Laporan Wartawan TribunBanten.com, Muhammad Uqel
TRIBUNBANTEN.COM, SERANG - Aksi pencurian ternak menggegerkan warga Kampung Sidayu, Desa Kebon, Kecamatan Tirtayasa, Kabupaten Serang.
Sebanyak tujuh ekor kambing milik seorang warga diduga dicuri oleh pelaku yang nekat menyembelih hewan tersebut di lokasi sebelum membawa kabur dagingnya.
Peristiwa yang terjadi pada Kamis (9/7/2026) dini hari itu mengakibatkan korban mengalami kerugian sekitar Rp15 juta.
Korban, Deni Al-Faruq, mengatakan baru mengetahui kandangnya dibobol saat hendak memberi pakan ternak pada pagi hari.
Saat tiba di lokasi, ia mendapati kandang dalam kondisi berantakan dan seluruh kambingnya telah hilang.
Baca juga: DLH Kabupaten Serang Siapkan 150 Armada dan Anggaran Rp20 Miliar, untuk Operasional PSEL Cilowong
Yang membuatnya semakin terkejut, di dalam kandang masih terdapat bekas penyembelihan beserta jeroan kambing yang diduga sengaja ditinggalkan oleh pelaku.
"Saat saya datang ke kandang, kambing sudah tidak ada.

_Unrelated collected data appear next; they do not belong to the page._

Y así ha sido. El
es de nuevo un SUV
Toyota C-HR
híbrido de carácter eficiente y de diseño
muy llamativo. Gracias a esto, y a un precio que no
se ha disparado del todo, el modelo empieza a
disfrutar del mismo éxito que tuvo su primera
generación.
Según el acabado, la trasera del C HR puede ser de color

Yang tersisa hanya bekas penyembelihan dan jeroan yang ditinggalkan pelaku," ujar Deni.
Berdasarkan dugaan sementara, pelaku lebih dahulu merusak pintu kandang untuk masuk ke area peternakan.

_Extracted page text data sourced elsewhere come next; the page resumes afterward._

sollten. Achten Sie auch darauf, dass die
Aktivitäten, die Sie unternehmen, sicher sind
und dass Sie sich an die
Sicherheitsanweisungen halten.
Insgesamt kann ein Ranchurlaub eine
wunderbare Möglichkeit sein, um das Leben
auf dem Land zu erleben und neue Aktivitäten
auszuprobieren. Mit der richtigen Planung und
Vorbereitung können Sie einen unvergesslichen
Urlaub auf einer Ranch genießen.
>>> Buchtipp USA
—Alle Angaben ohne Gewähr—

Setelah itu, tujuh ekor kambing dikeluarkan lalu disembelih di sekitar kandang sebelum bagian dagingnya dibawa kabur menggunakan sepeda motor.
Modus tersebut diduga dilakukan agar pelaku lebih mudah mengangkut hasil curian tanpa membawa hewan dalam kondisi hidup.
Deni mengaku tidak menyangka pelaku berani melakukan aksi tersebut di lokasi kandang.
"Saya sangat dirugikan karena jumlah kambing yang hilang ada tujuh ekor. Kalau ditotal, kerugiannya sekitar Rp15 juta," katanya.
Merasa menjadi korban tindak pidana pencurian ternak, Deni langsung melaporkan kejadian tersebut ke Polsek Tirtayasa.
Ia berharap aparat kepolisian segera mengungkap pelaku karena aksi pencurian ternak dinilai telah meresahkan masyarakat, khususnya para peternak di wilayah Tirtayasa.
"Saya berharap polisi bisa segera menangkap pelakunya karena ini sangat meresahkan masyarakat," ungkapnya.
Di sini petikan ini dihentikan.